By Ekaterina Powell, Esq.
As you may already know from reading our prior posts, on February 16, 2015, the Texas federal district court issued a preliminary injunction to stop expanded DACA (expanded guidance concerning deferred action for certain individuals who came to the United States as children) and DAPA (deferred action for the parents of U.S. citizens or lawful permanent residents) from going into effect. The case is known as Texas v. United States, the Lawsuit Challenging DAPA and DACA Expansion.
The decision came only two days before USCIS was supposed to start accepting applications under Expanded DACA guidelines issued by the President in November of 2014.
The decision was a surprise to many of those who were prepared to file their applications on February 18, 2015.
What does the preliminary injunction mean?
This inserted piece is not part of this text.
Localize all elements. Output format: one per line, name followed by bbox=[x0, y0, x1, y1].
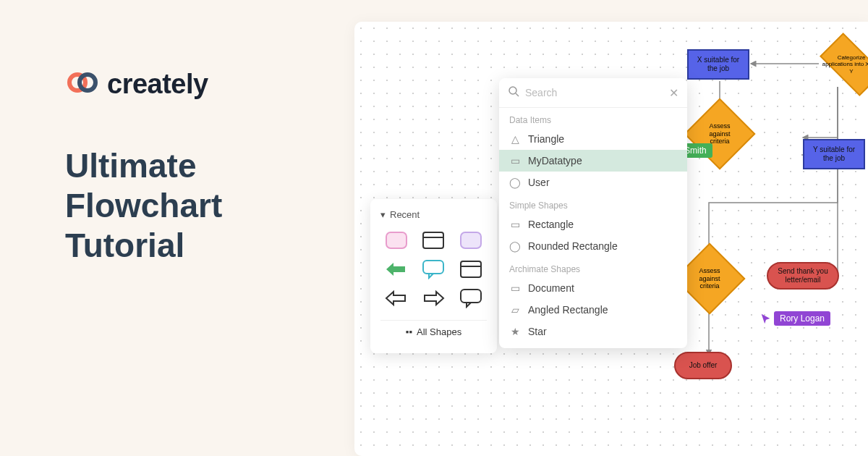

Since the preliminary injunction was issued, USCIS cannot accept any applications under expanded DACA, which was supposed to become effective on February 18, 2015, and will not implement its policies regarding DAPA, the program that was set to start in May 2015.
This injunction also affects those who file for extension of their existing DACA. Since expanded DACA rules have not become effective, USCIS will continue to issue employment authorization documents (EADs) for renewals of existing DACA requests for two-year periods as opposed to three-year periods.
What is a solution?
After the preliminary injunction was issued, the federal government promised to appeal the decision of the Texas district court in the Court of Appeals. However, an appeal can take a considerable amount of time and delay can detrimentally harm millions of families, causing unnecessary deportation for those who could qualify under expanded DACA and DAPA relief.
In order to prevent the harm caused by the appeal’s delays, today, February 23, 2015, the federal government filed an emergency expedited motion to stay, pending appeal, its February 16 Order.